Diameter 46mm / 48mm with crown

Just sold a Mako XL which was a great watch for the cash, supposedly the V2 is even better. Good luck with your search and if you purchase one post some pics :thumbsup:


----------



## Roger the Dodger (Oct 5, 2009)

Well I couldn't find out any more than Toddy, but here's a pic of the XL V2....


----------



## Toddy101 (Feb 23, 2015)

For me it doesn't look as nice as the original XL.


----------



## odyseus10 (Jan 26, 2012)

Roger the Dodger said:


> Well I couldn't find out any more than Toddy, but here's a pic of the XL V2....


 Just bought one off the bay  cost £170 which seems pretty reasonable to me?


----------



## Roger the Dodger (Oct 5, 2009)

odyseus10 said:


> Just bought one off the bay  cost £170 which seems pretty reasonable to me?

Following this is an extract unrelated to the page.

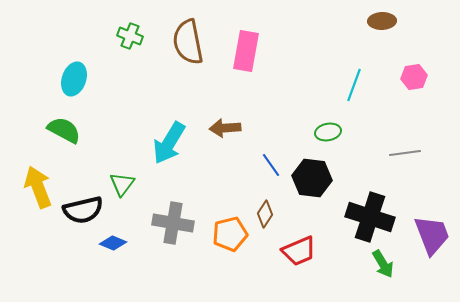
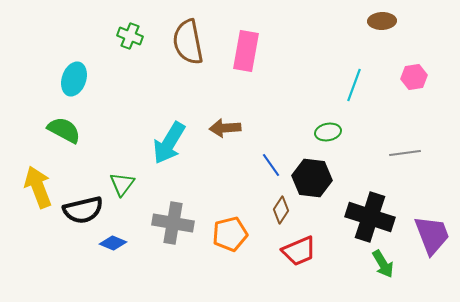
brown diamond: moved 16 px right, 4 px up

 A review will be required when it arrives, Ody.... :thumbsup:


----------



## odyseus10 (Jan 26, 2012)

Indeed plus some decent photo's...


----------



## odyseus10 (Jan 26, 2012)

Orient Diver Sporty Automatic FAC09003B0 Men's Watch

This arrived a few days ago and it's a very nice looking Divers watch.

I particularily like the blend of Rose Gold for the Chapter ring, hands and lume buckets with polished Stainless steel case.
The bezel is black with a glass coating giving it a polished look (I'm not sure how robust this will be though)

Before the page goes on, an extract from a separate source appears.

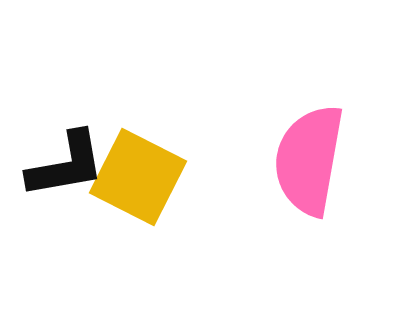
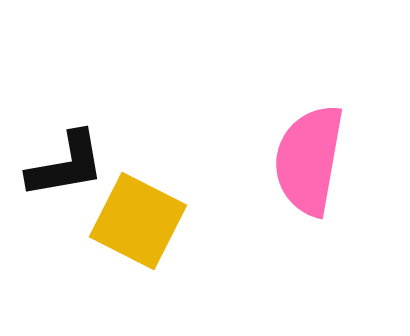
yellow square: moved 44 px down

It is a large watch measuring 46mm across the bezel with 24mm lug centres. 
Lume is good (not quite as good as Seiko's but retains it's glow well and is easily read in the early hours)
The quality of the watch is excellent, it's solidly made and well finished.

I would definately recommend this watch to others. Cost me £169 inc

Features:

Stainless Steel Case
Silicon Strap
Automatic Movement
Caliber: F6724
Mineral Crystal
Black Dial
Luminous Hands And Markers
Unidirectional Rotating Bezel
Date Display
Screw Down Crown
Solid Case Back
Buckle Clasp 
200M Water Resistance

Approximate Case Diameter: 46mm
Approximate Case Thickness: 13mm


----------



## Pete wilding (Jul 13, 2017)

A lot of watch for the money looks far more expensive to me,wouldn't mind one


----------



## odyseus10 (Jan 26, 2012)

It's definitely very well made but it is a big watch to be sure. It was quite hard to find although CreationWatches sell it for £141 (although you may or may not get hit with import taxes)


----------



## Pete wilding (Jul 13, 2017)

I have been browsing there website,varying reviews,have you used them or know if they are trustworthy.

its a lovely watch


----------



## odyseus10 (Jan 26, 2012)

Creationwatches are trustworthy and use DHL which is quick, As I said, you may get stung for customs charges. I bought mine on eBay for about £169  Dutyfreeisland was even cheaper at £124 but out of stock


----------